There is a point your musical collection becomes unwieldy.  Especially when you don’t know what you got in your collection or you become indifferent about exploring new music.  There is still one basic fact about your collection:  you can only play one piece of music at one time.  The more you have, the more likelihood music you have may become buried.  That is one advantage of having a small collection:  you usually are aware of the music you have.  I usually give every piece of music one playing.  Sometimes that works against you when the music did not catch your attention at that point.  You may not have been in the mood to hear the LP or CD or whatever format the music is in.  In my case I kept expanding my tastes so the music I became aware of grew.  It still comes back to the realization you can only play one piece of music at one time.  That is always a limiting factor to your collection.

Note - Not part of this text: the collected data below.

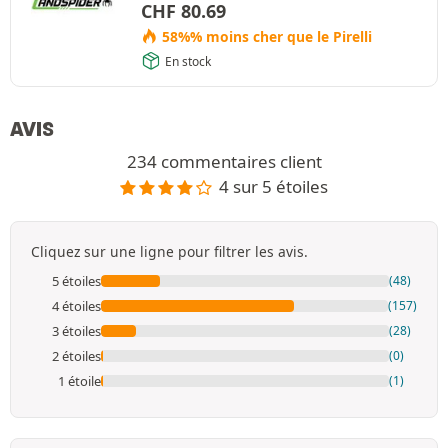
CHF
80.69
58%% moins cher que le Pirelli
En stock
AVIS
234 commentaires client
4 sur 5 étoiles
Cliquez sur une ligne pour filtrer les avis.
5 étoiles
(48)
4 étoiles
(157)
3 étoiles
(28)
2 étoiles
(0)
1 étoile
(1)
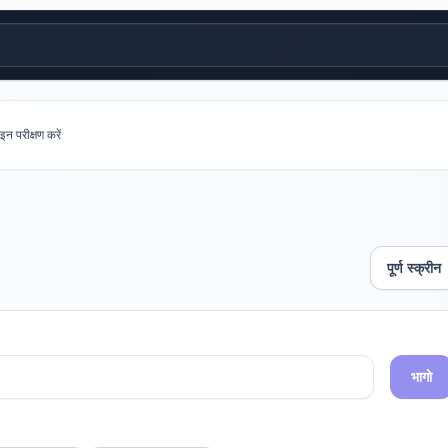
 परीक्षण करें
पूर्ण स्क्रीन
भागो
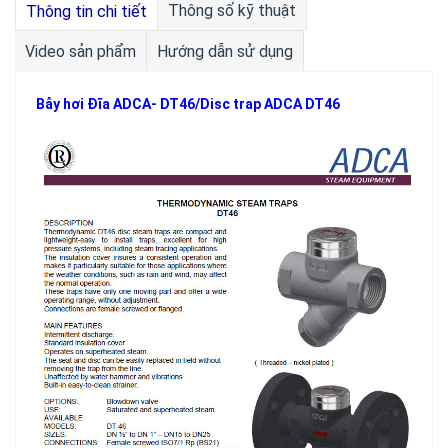
Thông số kỹ thuật
Thông tin chi tiết
Video sản phẩm
Hướng dẫn sử dụng
Bẫy hơi Đĩa ADCA- DT46/Disc trap ADCA DT46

‘Songs To Aging Children Come’  This is the title and a line from an early Joni Mitchell song I heard in the late sixties.  In the song she says in beautiful language and this is a paraphrase:  there is all this beauty around and don’t you see it.  I do.  And she ends the song saying:  ‘songs to aging children come.  This is one’.  Back then and now I identified with the song.  Another line was ‘people hurry by so quickly, don’t they hear the melodies…’

I saw all this beauty around me as a young adult and others were not seeing it.  I could not understand that.  Even today.  I starting writing back then to the present to record this marvelous world before me and slow down my pace so I could capture this beauty.  Then she ends the song:  ‘Songs to aging children come.  This is one.’  I had to grow up and still be child-like so I understood her song perfectly.  I was not all alone.

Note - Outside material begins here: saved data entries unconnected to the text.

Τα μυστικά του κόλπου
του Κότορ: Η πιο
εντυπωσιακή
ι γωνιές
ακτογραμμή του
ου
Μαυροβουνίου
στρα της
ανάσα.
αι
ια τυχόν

I don’t want more things to come into my house, that is cluttered enough; although we have made much progress.  I am as responsible as my wife for more things coming into my house.  There is always another book or another piece of music to purchase.  When both of us go, someone will have a massive job to clear the house.  I mentioned this to my wife and she did not seem concerned about this.  We have made much progress in decluttering our house.  It seems a losing battle.  I really have to determine (in our will) what truly is important.  To me it is my journals and poems.  I don’t know what things my wife wants to bequeath if anything.  Right now we have a menagerie (seven cats and four dogs) but they are starting to get up in age, particularly, the cats, where the youngest one is nine years old.  I am sure my wife would want them to go to a good home if any animals were left when both of us are gone.  You never know how much time you have.  And death may come suddenly.  You never know.

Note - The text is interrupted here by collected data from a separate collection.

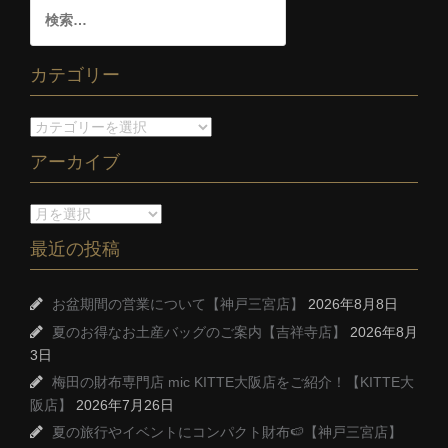
カテゴリー
アーカイブ
最近の投稿
お盆期間の営業について【神戸三宮店】
2026年8月8日
夏のお得なお土産バッグのご案内【吉祥寺店】
2026年8月
3日
梅田の財布専門店 mic KITTE大阪店をご紹介！【KITTE大
阪店】
2026年7月26日
夏の旅行やイベントにコンパクト財布🍉【神戸三宮店】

I don’t know why having order of your possessions is so important.  And of course your mate has a different idea what that means.  We still have several hundred cassettes I don’t want or am not too interested in.  I am happy they are hidden from sight in the garage.  My wife considers them still valuable.  To be fair to her we have gotten rid of some but cassettes are really dinosaurs.  Almost no one wants them any longer.  I have to admit I still use my cassette deck.  Most of the time to play collections of music I put together.  Someone I know has all his music stored somewhere on a hard drive.  And he is not the only one.  LP’s are also dinosaurs.  They stopped making them in 1987 although vinyl is making a comeback.  I still have, maybe, two thousand stored in my living room.  As neatly and unobtrusively as I can.

Our living room has become neater.  There used to be piles of papers and our books on the bookcases were doubled up–no longer so I don’t want to complain too much about this room.  We have made progress in making it neater.  Every couple’s idea of order is different.  Some houses are less cluttered and some even look so clean you can eat off the floor.  Cleanliness and order are two different discussions.  They are not exactly the same thing.  And cleanliness is, also, another issue you have to work out between couples.  As order, usually each partner has a different idea what is acceptable.  Somehow you have to find the middle ground.